▶ [Your task]:
Please restate the data below word for word, omitting all images.

▶

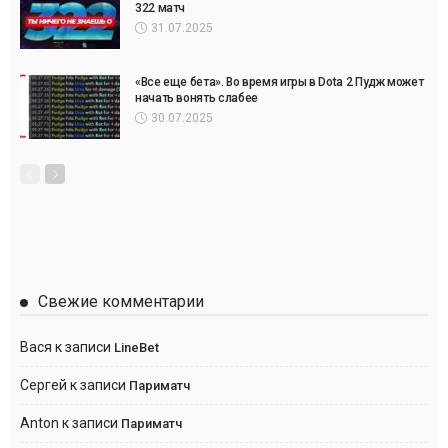
322 матч
31.07.2025
«Все еще бета». Во время игры в Dota 2 Пудж может
начать вонять слабее
30.07.2025
Свежие комментарии
Вася
к записи
LineBet
Сергей
к записи
Париматч
Anton
к записи
Париматч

◀

▶ [Problem solution]:
322 матч
31.07.2025
«Все еще бета». Во время игры в Dota 2 Пудж может
начать вонять слабее
30.07.2025
Свежие комментарии
Вася
к записи
LineBet
Сергей
к записи
Париматч
Anton
к записи
Париматч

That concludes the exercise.